Jakarta, NAWACITA– Badan Nasional Penanggulangan Bencana (BNPB) mencatat  jumlah korban tewas akibat gempa dan Tsunami Palu-Donggala, Sulawesi Tengah saat ini mencapai 844 orang.

Korban paling banyak terdapat di Palu berjumlah 821 orang, Donggala 11 orang dan Kabupaten Parigi Moutong 12 orang.

Kepala Pusat Data Informasi dan Humas Badan Nasional Penanggulangan Bencana (BNPB) Sutopo Purwonugroho menjelaskan bahwa jumlah ini didapatkan dari data petugas dilapangan. Korban jiwa mungkin bisa bertambah karena masih ada yang belum teridentifikasi serta dievakuasi.

“Jumlah korban meninggal di Palu sama tapi 744 orang sudah terverifikasi. Kebanyakan korban meninggal karena tertimpa oleh bangunan yang roboh karena gempa,” kata Sutopo dalam konferensi pers di Graha BNPB, Jakarta Timur, Senin (1/10).

Sutopo menambahkan saat ini kondisi jenazah mulai mengeluarkan bau tak sedap sehingga pemakaman massal akan dilakukan hari ini pada jenazah yang sudah teridentifikasi.

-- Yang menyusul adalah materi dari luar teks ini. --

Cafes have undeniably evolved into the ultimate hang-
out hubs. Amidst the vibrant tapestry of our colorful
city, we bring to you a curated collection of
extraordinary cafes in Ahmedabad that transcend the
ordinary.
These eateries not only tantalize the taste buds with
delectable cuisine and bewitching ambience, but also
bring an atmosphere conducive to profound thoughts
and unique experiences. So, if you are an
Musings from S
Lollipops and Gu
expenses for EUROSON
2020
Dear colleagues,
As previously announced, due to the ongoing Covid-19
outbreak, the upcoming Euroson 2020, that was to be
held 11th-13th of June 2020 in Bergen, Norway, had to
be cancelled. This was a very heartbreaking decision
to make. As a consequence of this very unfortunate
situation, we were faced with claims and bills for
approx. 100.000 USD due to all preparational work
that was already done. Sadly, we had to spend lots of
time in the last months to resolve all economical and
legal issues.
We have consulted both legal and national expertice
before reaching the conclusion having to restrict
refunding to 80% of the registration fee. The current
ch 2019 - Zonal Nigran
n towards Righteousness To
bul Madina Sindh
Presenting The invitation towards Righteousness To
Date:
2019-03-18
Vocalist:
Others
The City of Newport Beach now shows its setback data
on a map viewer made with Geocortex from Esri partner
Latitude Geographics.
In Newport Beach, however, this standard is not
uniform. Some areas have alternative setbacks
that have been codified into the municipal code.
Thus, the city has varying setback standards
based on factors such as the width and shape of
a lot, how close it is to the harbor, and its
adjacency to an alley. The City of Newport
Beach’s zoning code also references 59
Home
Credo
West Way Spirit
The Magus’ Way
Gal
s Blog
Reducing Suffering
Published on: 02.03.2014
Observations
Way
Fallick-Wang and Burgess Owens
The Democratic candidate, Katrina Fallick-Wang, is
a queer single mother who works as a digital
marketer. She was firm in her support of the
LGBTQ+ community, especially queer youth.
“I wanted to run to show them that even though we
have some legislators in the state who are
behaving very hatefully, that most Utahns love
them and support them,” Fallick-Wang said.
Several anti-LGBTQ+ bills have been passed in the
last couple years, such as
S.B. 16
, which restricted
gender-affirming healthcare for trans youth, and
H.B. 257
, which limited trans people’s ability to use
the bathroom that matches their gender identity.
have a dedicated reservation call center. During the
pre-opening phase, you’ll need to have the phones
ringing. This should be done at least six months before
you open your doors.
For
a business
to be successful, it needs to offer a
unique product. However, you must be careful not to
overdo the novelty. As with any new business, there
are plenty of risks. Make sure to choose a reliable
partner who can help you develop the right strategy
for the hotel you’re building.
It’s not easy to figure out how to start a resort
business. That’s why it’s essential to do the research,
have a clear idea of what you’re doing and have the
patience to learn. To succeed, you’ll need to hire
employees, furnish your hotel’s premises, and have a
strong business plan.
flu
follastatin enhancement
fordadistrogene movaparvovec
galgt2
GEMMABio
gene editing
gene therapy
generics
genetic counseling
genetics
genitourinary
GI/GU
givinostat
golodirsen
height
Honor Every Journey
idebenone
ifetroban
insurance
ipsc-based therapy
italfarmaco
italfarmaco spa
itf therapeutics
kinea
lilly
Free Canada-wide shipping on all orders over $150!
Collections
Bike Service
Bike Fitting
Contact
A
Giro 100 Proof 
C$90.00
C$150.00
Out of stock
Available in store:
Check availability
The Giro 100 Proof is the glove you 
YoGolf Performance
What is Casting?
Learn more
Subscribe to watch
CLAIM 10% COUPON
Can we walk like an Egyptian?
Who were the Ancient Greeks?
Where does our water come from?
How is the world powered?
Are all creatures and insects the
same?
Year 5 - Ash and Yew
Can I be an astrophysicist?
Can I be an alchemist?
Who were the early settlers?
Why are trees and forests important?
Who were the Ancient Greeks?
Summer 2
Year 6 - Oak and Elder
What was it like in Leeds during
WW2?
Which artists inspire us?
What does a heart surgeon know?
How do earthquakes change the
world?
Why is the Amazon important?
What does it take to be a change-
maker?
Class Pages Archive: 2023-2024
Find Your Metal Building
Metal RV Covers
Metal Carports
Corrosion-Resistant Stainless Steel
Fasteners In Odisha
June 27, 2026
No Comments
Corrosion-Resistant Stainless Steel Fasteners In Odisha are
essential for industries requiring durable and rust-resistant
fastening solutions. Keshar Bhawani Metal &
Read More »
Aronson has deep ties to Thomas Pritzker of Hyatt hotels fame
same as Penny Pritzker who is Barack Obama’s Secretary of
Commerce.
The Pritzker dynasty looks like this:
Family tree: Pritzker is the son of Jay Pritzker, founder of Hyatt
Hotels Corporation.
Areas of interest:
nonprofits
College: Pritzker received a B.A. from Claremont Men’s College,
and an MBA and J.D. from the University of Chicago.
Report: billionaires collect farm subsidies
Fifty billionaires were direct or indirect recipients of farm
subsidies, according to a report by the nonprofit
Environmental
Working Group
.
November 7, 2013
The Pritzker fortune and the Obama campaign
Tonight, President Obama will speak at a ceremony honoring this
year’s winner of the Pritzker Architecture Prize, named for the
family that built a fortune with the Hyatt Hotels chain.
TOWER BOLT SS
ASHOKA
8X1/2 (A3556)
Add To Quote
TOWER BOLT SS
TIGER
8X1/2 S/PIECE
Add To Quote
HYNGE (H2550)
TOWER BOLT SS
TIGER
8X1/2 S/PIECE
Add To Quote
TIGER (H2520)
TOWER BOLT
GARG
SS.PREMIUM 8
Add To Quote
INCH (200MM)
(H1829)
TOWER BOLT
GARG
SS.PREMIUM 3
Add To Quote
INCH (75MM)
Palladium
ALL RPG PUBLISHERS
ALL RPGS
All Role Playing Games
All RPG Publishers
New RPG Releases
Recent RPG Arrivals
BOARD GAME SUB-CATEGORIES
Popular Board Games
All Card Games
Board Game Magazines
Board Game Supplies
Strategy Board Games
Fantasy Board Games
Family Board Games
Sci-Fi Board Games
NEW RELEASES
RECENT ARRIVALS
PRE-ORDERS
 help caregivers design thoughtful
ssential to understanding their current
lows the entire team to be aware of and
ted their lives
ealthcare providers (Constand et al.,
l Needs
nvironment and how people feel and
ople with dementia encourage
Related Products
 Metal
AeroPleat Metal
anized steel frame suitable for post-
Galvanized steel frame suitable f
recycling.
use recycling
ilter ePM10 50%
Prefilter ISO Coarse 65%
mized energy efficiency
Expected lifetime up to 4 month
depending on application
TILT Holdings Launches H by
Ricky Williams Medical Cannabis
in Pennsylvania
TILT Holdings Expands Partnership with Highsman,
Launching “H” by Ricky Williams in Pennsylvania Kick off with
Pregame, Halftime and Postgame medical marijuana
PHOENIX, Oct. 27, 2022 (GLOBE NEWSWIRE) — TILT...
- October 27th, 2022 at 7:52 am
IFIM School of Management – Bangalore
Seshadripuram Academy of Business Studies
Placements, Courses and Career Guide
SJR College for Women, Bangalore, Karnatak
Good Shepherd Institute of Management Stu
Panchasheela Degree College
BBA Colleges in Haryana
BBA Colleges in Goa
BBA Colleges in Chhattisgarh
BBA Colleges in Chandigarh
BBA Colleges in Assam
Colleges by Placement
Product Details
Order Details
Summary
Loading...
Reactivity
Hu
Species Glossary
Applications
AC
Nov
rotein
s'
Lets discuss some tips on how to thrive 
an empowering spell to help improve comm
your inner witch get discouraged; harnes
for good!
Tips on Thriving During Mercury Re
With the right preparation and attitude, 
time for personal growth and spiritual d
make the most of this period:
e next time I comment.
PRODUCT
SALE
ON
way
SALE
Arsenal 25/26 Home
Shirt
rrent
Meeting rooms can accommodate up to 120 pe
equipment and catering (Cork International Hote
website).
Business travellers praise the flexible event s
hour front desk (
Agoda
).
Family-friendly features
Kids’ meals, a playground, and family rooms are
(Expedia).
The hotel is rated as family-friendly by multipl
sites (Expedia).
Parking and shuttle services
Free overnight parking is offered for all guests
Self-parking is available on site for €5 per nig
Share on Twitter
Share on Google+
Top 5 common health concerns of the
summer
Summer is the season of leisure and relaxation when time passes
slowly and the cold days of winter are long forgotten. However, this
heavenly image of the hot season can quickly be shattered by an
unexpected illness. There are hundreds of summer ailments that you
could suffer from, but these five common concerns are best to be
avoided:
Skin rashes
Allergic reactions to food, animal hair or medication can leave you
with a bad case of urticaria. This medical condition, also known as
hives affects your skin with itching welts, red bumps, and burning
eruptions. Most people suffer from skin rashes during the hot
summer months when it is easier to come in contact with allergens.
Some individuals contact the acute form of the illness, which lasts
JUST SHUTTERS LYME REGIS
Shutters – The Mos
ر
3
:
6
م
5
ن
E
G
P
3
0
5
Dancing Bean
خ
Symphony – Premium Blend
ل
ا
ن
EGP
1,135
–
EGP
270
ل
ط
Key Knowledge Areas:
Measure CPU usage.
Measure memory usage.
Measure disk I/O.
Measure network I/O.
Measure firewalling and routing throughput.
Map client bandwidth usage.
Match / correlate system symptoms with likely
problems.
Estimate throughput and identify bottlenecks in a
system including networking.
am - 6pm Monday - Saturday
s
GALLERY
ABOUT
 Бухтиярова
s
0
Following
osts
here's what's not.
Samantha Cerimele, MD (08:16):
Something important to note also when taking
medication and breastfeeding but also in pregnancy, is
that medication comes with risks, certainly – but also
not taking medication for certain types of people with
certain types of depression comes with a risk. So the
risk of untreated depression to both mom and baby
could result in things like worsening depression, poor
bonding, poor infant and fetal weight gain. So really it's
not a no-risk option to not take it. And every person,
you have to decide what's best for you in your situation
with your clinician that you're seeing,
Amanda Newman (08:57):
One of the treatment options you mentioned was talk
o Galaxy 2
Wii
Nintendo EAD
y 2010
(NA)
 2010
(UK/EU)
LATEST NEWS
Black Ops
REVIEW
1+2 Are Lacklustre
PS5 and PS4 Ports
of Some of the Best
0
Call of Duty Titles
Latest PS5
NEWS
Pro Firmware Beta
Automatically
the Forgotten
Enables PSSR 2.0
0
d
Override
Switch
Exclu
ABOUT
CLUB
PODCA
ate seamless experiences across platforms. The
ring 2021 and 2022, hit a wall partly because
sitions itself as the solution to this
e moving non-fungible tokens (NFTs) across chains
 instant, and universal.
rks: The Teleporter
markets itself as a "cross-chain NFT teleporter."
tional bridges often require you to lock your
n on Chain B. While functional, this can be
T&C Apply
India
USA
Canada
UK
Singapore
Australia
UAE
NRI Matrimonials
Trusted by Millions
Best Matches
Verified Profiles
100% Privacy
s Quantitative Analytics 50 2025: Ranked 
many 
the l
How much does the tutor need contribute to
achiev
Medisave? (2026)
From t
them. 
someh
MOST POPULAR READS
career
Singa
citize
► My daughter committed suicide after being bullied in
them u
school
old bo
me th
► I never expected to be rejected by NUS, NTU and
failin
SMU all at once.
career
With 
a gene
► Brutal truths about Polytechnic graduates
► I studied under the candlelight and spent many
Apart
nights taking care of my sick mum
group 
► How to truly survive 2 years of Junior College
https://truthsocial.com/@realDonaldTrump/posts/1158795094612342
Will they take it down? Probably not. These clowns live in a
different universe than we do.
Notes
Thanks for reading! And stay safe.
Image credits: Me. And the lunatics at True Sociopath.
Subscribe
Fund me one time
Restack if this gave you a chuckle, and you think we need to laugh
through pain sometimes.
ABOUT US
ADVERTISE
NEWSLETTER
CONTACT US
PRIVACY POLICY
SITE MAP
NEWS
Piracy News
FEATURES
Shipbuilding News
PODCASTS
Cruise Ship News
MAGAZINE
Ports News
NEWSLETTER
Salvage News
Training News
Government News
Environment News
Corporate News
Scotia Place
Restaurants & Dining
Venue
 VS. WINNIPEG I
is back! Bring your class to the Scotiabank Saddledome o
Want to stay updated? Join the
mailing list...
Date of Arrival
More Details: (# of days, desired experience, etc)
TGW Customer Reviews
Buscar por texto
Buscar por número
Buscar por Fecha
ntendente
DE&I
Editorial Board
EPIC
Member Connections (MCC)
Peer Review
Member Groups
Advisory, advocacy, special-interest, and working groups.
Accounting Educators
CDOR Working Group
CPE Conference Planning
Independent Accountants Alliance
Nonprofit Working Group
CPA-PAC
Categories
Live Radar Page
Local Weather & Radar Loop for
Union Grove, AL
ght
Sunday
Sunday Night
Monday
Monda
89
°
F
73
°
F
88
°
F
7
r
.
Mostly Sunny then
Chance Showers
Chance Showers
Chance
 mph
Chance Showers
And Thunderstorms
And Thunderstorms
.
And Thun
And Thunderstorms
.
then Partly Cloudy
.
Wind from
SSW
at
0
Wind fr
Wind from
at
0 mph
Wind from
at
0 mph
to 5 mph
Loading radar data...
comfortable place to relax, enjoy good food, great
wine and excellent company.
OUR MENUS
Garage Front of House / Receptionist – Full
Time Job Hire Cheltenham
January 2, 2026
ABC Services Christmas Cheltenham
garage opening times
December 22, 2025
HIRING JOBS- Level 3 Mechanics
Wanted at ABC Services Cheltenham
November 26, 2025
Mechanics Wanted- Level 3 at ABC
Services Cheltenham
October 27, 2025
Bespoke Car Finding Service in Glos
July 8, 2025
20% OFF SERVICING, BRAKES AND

Sementara korban luka 632 orang dan kini dirawat di berbagai rumah sakit. Pengungsi juga telah mencapai 48 ribu orang di Palu. Data pengungsi di Donggala dan wilayah lainnya belum terdata.

Masalah listrik padam dan akses masih menjadi kendala sulitnya mendata pengungsi.

Menurut Sutopo, masyarakat yang awalnya menyelamatkan diri di atas bukti juga telah turun bergabung dengan warga lain di 103 titik pengungsian. Di sisi lain, 90 orang masih dinyatakan hilang.

Proses evakuasi masih akan terus dilanjutkan. Namun jumlah korban diperkirakan akan terus bertambah karena gempa sempat terjadi di Patobo yang cukup parah.

“Fenomena likuifaksi di Patobo menenggelamkan ratusan rumah dengan lumpur hitam. Ada 744 unit rumah yang tertimbun lumpur hitam. Evakuasi lebih sulit. Oleh karena itu jumlah korban terus bergerak dinamis,” ujarnya.

Sementara sebanyak 1.682 korban gempa dan tsunami Palu yang mengungsi di halaman Polda Sulawesi Tengah masih bertahan di lokasi meski kebutuhan logistik terus menipis.